| Field | Detail |
|---|---|
| Subject | Lotteva Wagner Davis |
| Type | Person |
| Era | Industrial |
| Location | Plainview · Texas |
| Date | 1919 CE |
| Style / Technique | American hand-poke (hokey-pokey) traditional, circus-carnival era |
| Connected to | Gus Wagner, The Globetrotting Tattooed Man, Maud Wagner, Don Ed Hardy |
Archive Note
Lotteva Wagner was born March 12, 1910, in Los Angeles, California, into the traveling tattoo trade. Her father was Augustus "Gus" Wagner, a merchant seaman who had learned hand-poking from practitioners in Java and the Marquesas Islands. Her mother was Maud Stevens Wagner, the aerialist and contortionist who met Gus at the 1904 Louisiana Purchase Exposition in St. Louis and became the first widely documented female professional tattooer in the United States. An older sister, Sarah Jane, born 1908 in Chase County, Kansas, died shortly after birth, so Lotteva grew up an only child on the circus and carnival roads of the American West.
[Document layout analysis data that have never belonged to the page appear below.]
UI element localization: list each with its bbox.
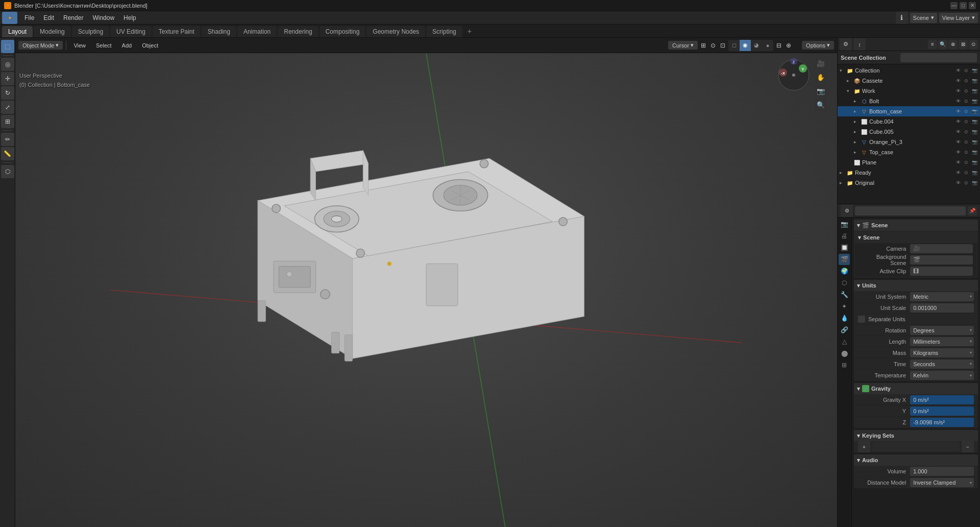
cassete-render[interactable]: 📷: [971, 77, 978, 84]
gravity-checkbox[interactable]: ✓: [862, 385, 869, 392]
properties-pin-btn[interactable]: 📌: [968, 206, 977, 215]
tab-animation[interactable]: Animation: [237, 26, 277, 37]
unit-scale-value[interactable]: 0.001000: [910, 303, 974, 313]
work-cursor[interactable]: ⊙: [963, 87, 970, 94]
add-primitive-button[interactable]: ⬡: [1, 165, 14, 178]
gravity-x-value[interactable]: 0 m/s²: [910, 395, 974, 404]
bottom-render[interactable]: 📷: [971, 108, 978, 115]
transform-tool-button[interactable]: ⊞: [1, 115, 14, 128]
object-menu[interactable]: Object: [138, 41, 162, 50]
props-tab-modifier[interactable]: 🔧: [839, 289, 850, 300]
gizmo-toggle[interactable]: ⊕: [785, 41, 793, 50]
minimize-button[interactable]: —: [950, 2, 958, 9]
keying-set-add-btn[interactable]: +: [858, 441, 870, 452]
mass-value[interactable]: Kilograms ▾: [910, 348, 974, 357]
cube004-cursor[interactable]: ⊙: [963, 118, 970, 125]
tab-layout[interactable]: Layout: [2, 26, 33, 37]
tree-item-bottom-case[interactable]: ▸ ▽ Bottom_case 👁 ⊙ 📷: [838, 106, 980, 116]
tree-item-original[interactable]: ▸ 📁 Original 👁 ⊙ 📷: [838, 178, 980, 188]
properties-search[interactable]: [855, 206, 966, 215]
original-eye[interactable]: 👁: [954, 179, 962, 186]
ready-render[interactable]: 📷: [971, 169, 978, 176]
render-button[interactable]: ●: [762, 40, 773, 51]
tab-modeling[interactable]: Modeling: [34, 26, 71, 37]
original-cursor[interactable]: ⊙: [963, 179, 970, 186]
maximize-button[interactable]: □: [960, 2, 967, 9]
separate-units-checkbox[interactable]: [858, 316, 865, 323]
props-tab-material[interactable]: ⬤: [839, 348, 850, 359]
props-tab-constraints[interactable]: 🔗: [839, 324, 850, 336]
material-button[interactable]: ◕: [751, 40, 762, 51]
properties-filter-btn[interactable]: ⚙: [841, 205, 853, 217]
work-render[interactable]: 📷: [971, 87, 978, 94]
menu-window[interactable]: Window: [88, 13, 118, 22]
select-tool-button[interactable]: ⬚: [1, 40, 14, 53]
scale-tool-button[interactable]: ⤢: [1, 101, 14, 114]
scene-selector[interactable]: Scene ▾: [910, 13, 937, 23]
bottom-cursor[interactable]: ⊙: [963, 108, 970, 115]
tab-rendering[interactable]: Rendering: [278, 26, 318, 37]
wireframe-button[interactable]: ◻: [728, 40, 740, 51]
rotate-tool-button[interactable]: ↻: [1, 86, 14, 100]
scene-sub-header[interactable]: ▾ Scene: [855, 232, 977, 243]
props-tab-view-layer[interactable]: 🔲: [839, 242, 850, 253]
cube005-cursor[interactable]: ⊙: [963, 128, 970, 135]
work-eye[interactable]: 👁: [954, 87, 962, 94]
volume-value[interactable]: 1.000: [910, 467, 974, 476]
bolt-eye[interactable]: 👁: [954, 98, 962, 105]
snap-align[interactable]: ⊡: [719, 41, 727, 50]
filter-icon-3[interactable]: ⊕: [948, 40, 958, 49]
keying-sets-header[interactable]: ▾ Keying Sets: [854, 430, 978, 441]
menu-edit[interactable]: Edit: [39, 13, 58, 22]
tree-item-bolt[interactable]: ▸ ⬡ Bolt 👁 ⊙ 📷: [838, 96, 980, 106]
rotation-value[interactable]: Degrees ▾: [910, 326, 974, 335]
pan-view-button[interactable]: ✋: [815, 71, 827, 83]
props-tab-world[interactable]: 🌍: [839, 266, 850, 277]
bottom-eye[interactable]: 👁: [954, 108, 962, 115]
blender-logo-button[interactable]: 🔸: [2, 12, 17, 24]
bolt-render[interactable]: 📷: [971, 98, 978, 105]
distance-model-value[interactable]: Inverse Clamped ▾: [910, 478, 974, 487]
tab-geometry-nodes[interactable]: Geometry Nodes: [366, 26, 425, 37]
render-preview-button[interactable]: 📷: [815, 85, 827, 97]
menu-render[interactable]: Render: [59, 13, 87, 22]
viewport-canvas[interactable]: User Perspective (0) Collection | Bottom…: [15, 53, 837, 527]
bolt-cursor[interactable]: ⊙: [963, 98, 970, 105]
gravity-z-value[interactable]: -9.0098 m/s²: [910, 418, 974, 427]
solid-button[interactable]: ◉: [740, 40, 751, 51]
tab-scripting[interactable]: Scripting: [426, 26, 462, 37]
menu-help[interactable]: Help: [119, 13, 140, 22]
unit-system-value[interactable]: Metric ▾: [910, 292, 974, 301]
props-tab-render[interactable]: 📷: [839, 219, 850, 230]
filter-icon-2[interactable]: 🔍: [938, 40, 947, 49]
tree-item-orange-pi[interactable]: ▸ ▽ Orange_Pi_3 👁 ⊙ 📷: [838, 137, 980, 147]
time-value[interactable]: Seconds ▾: [910, 360, 974, 369]
cursor-selector[interactable]: Cursor ▾: [668, 41, 698, 50]
select-menu[interactable]: Select: [92, 41, 116, 50]
props-tab-particles[interactable]: ✦: [839, 301, 850, 312]
props-tab-object[interactable]: ⬡: [839, 277, 850, 289]
top-render[interactable]: 📷: [971, 149, 978, 156]
props-tab-shaderfx[interactable]: ⊞: [839, 360, 850, 371]
outliner-search[interactable]: [900, 53, 977, 62]
audio-section-header[interactable]: ▾ Audio: [854, 454, 978, 466]
top-cursor[interactable]: ⊙: [963, 149, 970, 156]
camera-value[interactable]: 🎥: [910, 244, 973, 253]
tab-sculpting[interactable]: Sculpting: [72, 26, 109, 37]
collection-eye[interactable]: 👁: [954, 67, 962, 74]
units-section-header[interactable]: ▾ Units: [854, 280, 978, 291]
plane-render[interactable]: 📷: [971, 159, 978, 166]
filter-icon-1[interactable]: ≡: [928, 40, 937, 49]
cassete-cursor[interactable]: ⊙: [963, 77, 970, 84]
orange-cursor[interactable]: ⊙: [963, 138, 970, 146]
search-viewport-button[interactable]: 🔍: [815, 99, 827, 111]
close-button[interactable]: ✕: [969, 2, 976, 9]
collection-render[interactable]: 📷: [971, 67, 978, 74]
outliner-sync-icon[interactable]: ↕: [853, 38, 866, 51]
gravity-y-value[interactable]: 0 m/s²: [910, 406, 974, 416]
tab-texture-paint[interactable]: Texture Paint: [153, 26, 201, 37]
bg-scene-value[interactable]: 🎬: [910, 255, 973, 265]
tree-item-top-case[interactable]: ▸ ▽ Top_case 👁 ⊙ 📷: [838, 147, 980, 157]
tree-item-cassete[interactable]: ▸ 📦 Cassete 👁 ⊙ 📷: [838, 76, 980, 86]
temperature-value[interactable]: Kelvin ▾: [910, 371, 974, 380]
In 1919, at nine years old, she began hand-poking tattoos under her father's supervision. That is the method she kept. Like both parents, she refused the electric tattoo machine that had become the trade standard after Samuel O'Reilly's 1891 patent. The hand-poking method binds a needle or needle cluster to a wooden holder, dips it in pigment, and presses it into the skin by hand. It is slow and demands precision. She also learned sign and banner painting in those years, lettering carnival panels with scrollwork and script, and worked briefly as a circus clown.
The strangest fact of her life is that she carried no tattoos at all. In a trade where circus tattooers were expected to wear heavy work as advertisement, Lotteva had completely bare skin. By the account in Alan Govenar's biography, the restriction started with her mother. Maud, herself heavily tattooed, forbade Gus from marking their daughter during childhood. Maud relented after Gus died in 1941, but by then Lotteva had made her own vow. If her father could not tattoo her, no one would. She held to it until she died.
Gus died in 1941, and on May 21 that same year Lotteva married Russell Eugene "Tarzan" Davis in El Dorado, Butler County, Kansas. Davis was an amusement ride operator and sign painter, and the two combined their trades. From 1941 to 1980 they traveled Kansas, Oklahoma, and Texas, running carnival rides, painting commercial signs, and restoring antique wooden carousel horses. The 1940 census had already listed Lotteva living with her mother Maud in Homestead Township, Chase County, Kansas, working as a painter and artist.
In 1983 she performed her last tattoo. The recipient was Don Ed Hardy, the artist who did more than anyone to bring Japanese aesthetics into American tattooing. The design was a traditional rose, applied with her hand-poking tools. The moment reads as a handoff, from the early twentieth-century carnival hand-poke line of the Wagners to the academic, global style Hardy was building. That single thread, Gus to Maud to Lotteva to Hardy, is one of the longest unbroken non-machine American tattooing lines of the century.
The couple settled permanently in Plainview, Hale County, Texas, where Lotteva turned to oil painting of Western scenes and carousel restoration. In 1989 the National Tattoo Association honored her for her life's work at its annual convention. She died December 29, 1993, in Plainview, and was buried in Plainview Cemetery. A note on the record: several web sources and genealogy forums name her as the daughter of the Bowery machine pioneer Charlie Wagner, and some report her death in 1983. Census records from 1920, 1930, and 1940 and Texas death records correct both. The shared surname is a coincidence, and she outlived the rose tattoo by a decade. Schiffer Publishing released Govenar's biography of her in September 2025, the third volume in his series Last of the Hand Tattoo Artists.